The American chemist Elias James Corey was awarded the 1990 Nobel Prize for chemistry “for his development of the theory and methodology of organic synthesis.” He called his method “retrosynthetic analysis,” a technique for simplifying the synthesis of large complex molecules. He worked out and described in detail a new and fruitful systematic approach to synthetic chemistry. He has synthesized more than 100 substances, including ginkgolide B (a compound extracted from the ginkgo tree and used experimentally to treat asthma) and prostaglandins (hormonelike compounds used to induce labor and treat infertility).
William James Corey was born on July 12, 1928, in Methuen, an industrial town in northeastern Massachusetts, about 30 miles north of Boston. His father, Elias Corey, a businessman, died 18 months later, and his wife changed her son’s name from “William” to “Elias.” He attended the Saint Laurence O’Toole Elementary School in Lawrence (near Methuen) and graduated from Lawrence Public High School at age 16 years in 1945. He then entered the Massachusetts Institute of Technology in Cambridge, from which he received a BS degree in 1948 and a PhD degree in 1951.
After receiving his doctorate, Corey became a lecturer in chemistry at the University of Illinois in Champaign-Urbana, where he taught from 1951 to 1959, becoming an assistant professor in 1953 and a full professor in 1956. From 1955 to 1957, he was a Sloan Foundation Fellow and became a Guggenheim Fellow in 1957.
Corey left the University of Illinois in 1959 to become professor of chemistry at Harvard University, Cambridge, Massachusetts. In 1967, he was appointed the Sheldon Emory Professor and became a Guggenheim Fellow (1968-1969). While at Harvard University, he synthesized about 100 molecules that previously were found only in nature. From 1965 to 1968, he served as chairman of the chemistry department at Harvard University.
Corey has written more than 700 papers on chemical subjects. In his first papers, published in the late 1960s, he described a broad, methodical approach that he called “retrosynthetic analysis.” Before Corey’s method became standard practice, most organic chemists used an ad hoc approach to synthesis. To make complex natural molecules, they first identified a smaller, simpler molecular within its structure that could be made easily or that was already available. Second, they tried to manipulate this simple molecule to generate the more complex target molecule. This method involved considerable trial and error.

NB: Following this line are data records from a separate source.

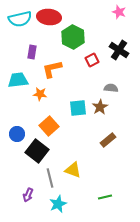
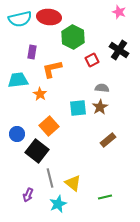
gray semicircle: moved 9 px left
orange star: rotated 24 degrees clockwise
yellow triangle: moved 13 px down; rotated 18 degrees clockwise
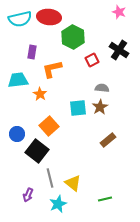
green line: moved 2 px down
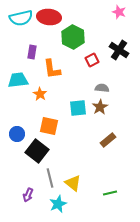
cyan semicircle: moved 1 px right, 1 px up
orange L-shape: rotated 85 degrees counterclockwise
orange square: rotated 36 degrees counterclockwise
green line: moved 5 px right, 6 px up
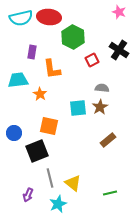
blue circle: moved 3 px left, 1 px up
black square: rotated 30 degrees clockwise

In Corey’s method, chemists start with the target molecule and work backward, carefully analyzing its structure and dissecting it piece by piece. By systematically breaking key chemical bonds that join the major components of the target molecule, they ultimately arrive at a set of simple precursors. These precursors can be reassembled into the target molecule in the least possible number of steps using the simplest possible reactions, thereby making the synthesis faster, cheaper, and more efficient. Corey described his method of retrosynthetic analysis in The Logic of Chemical Synthesis, published in 1989.
Elias James Corey has received many awards and honors, including honorary degrees, in addition to the Nobel Prize. In 2001, the islands of Antigua and Barbuda issued a stamp in his honor (Scott No. 2518e).